## Instructions to follow
Each line of the records below that holds "интернет" should be returned.

[Material shown — start]

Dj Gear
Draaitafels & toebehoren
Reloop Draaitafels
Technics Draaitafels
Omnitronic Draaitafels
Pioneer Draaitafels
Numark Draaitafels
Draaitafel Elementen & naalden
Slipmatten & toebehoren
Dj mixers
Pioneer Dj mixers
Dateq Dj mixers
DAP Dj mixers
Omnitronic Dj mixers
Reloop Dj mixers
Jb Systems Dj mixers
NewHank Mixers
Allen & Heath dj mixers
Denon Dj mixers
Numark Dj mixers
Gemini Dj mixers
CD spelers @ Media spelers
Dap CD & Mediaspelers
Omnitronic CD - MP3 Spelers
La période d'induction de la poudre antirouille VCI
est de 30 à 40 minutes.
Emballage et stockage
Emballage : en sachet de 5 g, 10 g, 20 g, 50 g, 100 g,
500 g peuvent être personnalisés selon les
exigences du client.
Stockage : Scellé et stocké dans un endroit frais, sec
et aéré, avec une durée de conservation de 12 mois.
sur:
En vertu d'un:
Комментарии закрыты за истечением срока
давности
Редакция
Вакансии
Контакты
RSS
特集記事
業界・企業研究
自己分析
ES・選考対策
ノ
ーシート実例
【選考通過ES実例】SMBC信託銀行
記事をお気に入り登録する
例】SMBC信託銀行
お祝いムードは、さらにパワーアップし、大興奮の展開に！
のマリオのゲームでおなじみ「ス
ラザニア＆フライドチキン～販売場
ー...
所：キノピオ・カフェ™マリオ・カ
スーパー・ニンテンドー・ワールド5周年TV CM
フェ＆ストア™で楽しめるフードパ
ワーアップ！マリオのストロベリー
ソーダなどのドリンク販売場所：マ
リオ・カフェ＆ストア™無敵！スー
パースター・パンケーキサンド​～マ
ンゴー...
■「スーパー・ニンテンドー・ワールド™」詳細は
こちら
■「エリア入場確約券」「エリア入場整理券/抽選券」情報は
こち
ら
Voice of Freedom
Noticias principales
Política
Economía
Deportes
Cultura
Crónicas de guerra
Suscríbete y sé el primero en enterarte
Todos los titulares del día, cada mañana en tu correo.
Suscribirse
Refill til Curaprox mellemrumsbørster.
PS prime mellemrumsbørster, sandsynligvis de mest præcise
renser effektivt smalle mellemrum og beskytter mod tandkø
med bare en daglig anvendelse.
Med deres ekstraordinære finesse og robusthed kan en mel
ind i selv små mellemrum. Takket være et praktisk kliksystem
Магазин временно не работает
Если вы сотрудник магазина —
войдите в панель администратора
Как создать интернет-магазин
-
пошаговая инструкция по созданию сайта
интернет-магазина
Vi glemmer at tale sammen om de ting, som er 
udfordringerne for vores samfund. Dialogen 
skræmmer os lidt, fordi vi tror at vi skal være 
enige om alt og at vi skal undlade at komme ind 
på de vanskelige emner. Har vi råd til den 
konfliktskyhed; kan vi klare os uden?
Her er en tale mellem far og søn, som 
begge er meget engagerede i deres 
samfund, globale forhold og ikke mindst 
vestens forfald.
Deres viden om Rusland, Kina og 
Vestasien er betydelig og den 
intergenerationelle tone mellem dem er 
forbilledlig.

[Material shown — finish]

## Output
Как создать интернет-магазин
интернет-магазина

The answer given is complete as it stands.